Я знала почему. Потому что мы его любим.
— Я люблю тебя, папа, — прошептала я. — Вернись к нам. Пожалуйста, пожалуйста, пожалуйста, вернись. Я все сделаю, если только ты вернешься. Я никогда больше не буду тебе грубить. Мне все равно, пусть ты плохо поступил. Мне обязательно нужно все время видеть тебя. Ты нам всем так нужен… Обещаю, я буду хорошо себя вести, никогда больше ни на что не буду жаловаться. Пожалуйста, только вернись!
Живот болел все сильнее и сильнее. Я испугалась, что меня вырвет прямо на уроке, а то и еще что похуже. Я ерзала на стуле и молилась, чтобы скорее прозвенел звонок. Когда он наконец зазвонил, я сорвалась с места, не теряя времени на то, чтобы попрощаться с Дженни и Ивонной.
Слава богу, я успела добежать до туалета и даже одной из первых вышла на школьный двор.

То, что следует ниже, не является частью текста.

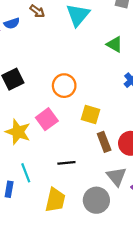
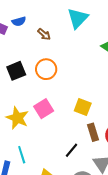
brown arrow: (37, 11) -> (44, 34), moved
orange circle: (64, 86) -> (46, 69), moved
black line: (66, 163) -> (71, 150), moved, turned -49

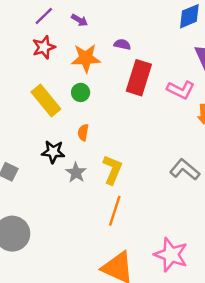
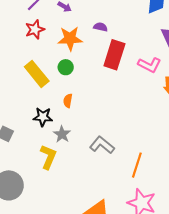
yellow L-shape: (112, 170) -> (48, 157), moved
gray L-shape: (185, 170) -> (102, 145), moved
orange line: (115, 211) -> (137, 165), moved

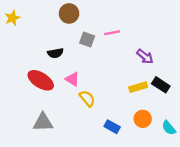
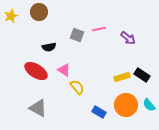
brown circle: (69, 13) -> (39, 12), moved
purple arrow: (145, 57) -> (128, 38), moved
orange circle: (143, 119) -> (126, 105), size x1.5
gray triangle: (43, 122) -> (38, 108), turned 30
cyan semicircle: (169, 128) -> (149, 105), moved

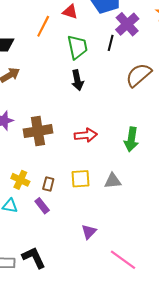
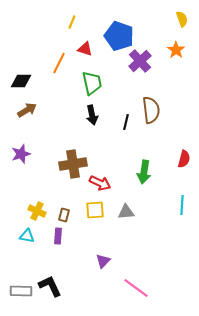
black line: (111, 43) -> (126, 122), moved
brown semicircle: (139, 75) -> (151, 110), turned 124
brown cross: (38, 131) -> (73, 164), moved
red arrow: (86, 135) -> (100, 183), moved, turned 30
purple rectangle: (42, 206) -> (58, 236), turned 42

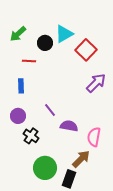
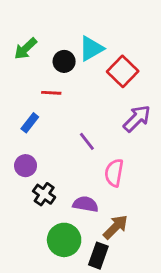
red line: (29, 61) -> (51, 93), moved
blue rectangle: (21, 86) -> (30, 123), turned 40
purple line: (50, 110) -> (87, 141), moved
purple semicircle: (69, 126) -> (85, 204), moved
pink semicircle: (94, 137) -> (114, 173), moved

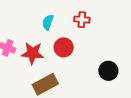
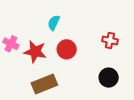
red cross: (82, 20) -> (110, 40), moved

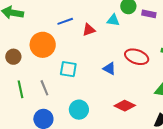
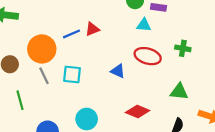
cyan triangle: (113, 20) -> (144, 25), moved
blue line: (65, 21) -> (72, 34), moved
gray line: (44, 88) -> (44, 76), moved

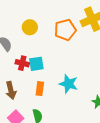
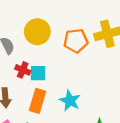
yellow circle: (30, 27) -> (37, 32), size x1.5
orange rectangle: (40, 89) -> (38, 101), size x1.5

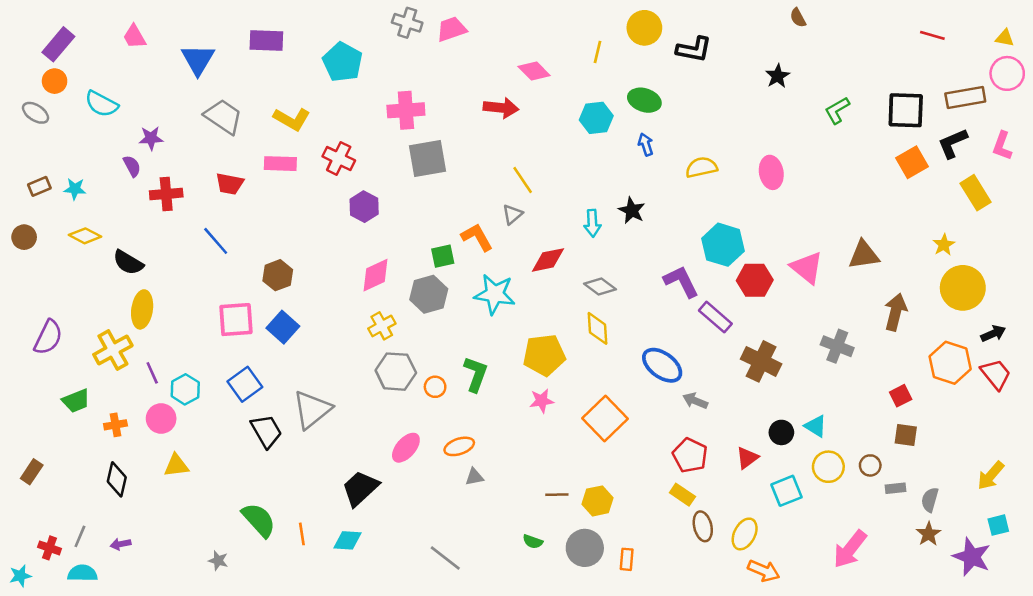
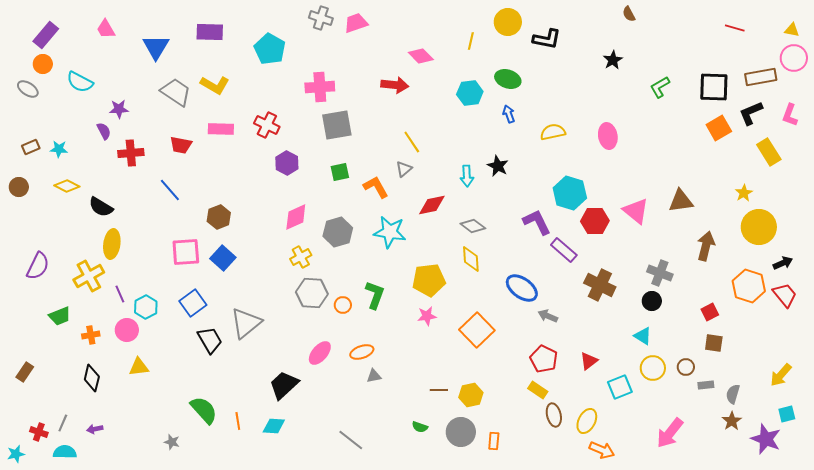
yellow L-shape: (292, 119) -> (215, 85), moved
green square: (443, 256) -> (340, 172), moved
black circle: (781, 432) -> (652, 301), moved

Не знаю, почему я посмотрела в сторону ворот. Я ведь не собиралась сразу идти домой. Я хотела зайти в соседний корпус на продленку для младших школьников. Я ходила туда, а не на нашу продленку для средних классов, чтобы присматривать за Витой и Максиком. Мы там оставались после уроков, а в половине шестого за нами приходила бабушка или мама после работы.
Мне нравилось возиться с малышами, не только с собственными братом и сестрой. Все малявки меня любили, потому что я рассказывала им сказки, играла с ними. Мы набивались всей толпой в домик Венди, и я лепила для них смешных зверюшек из пластилина на целый Ноев ковчег.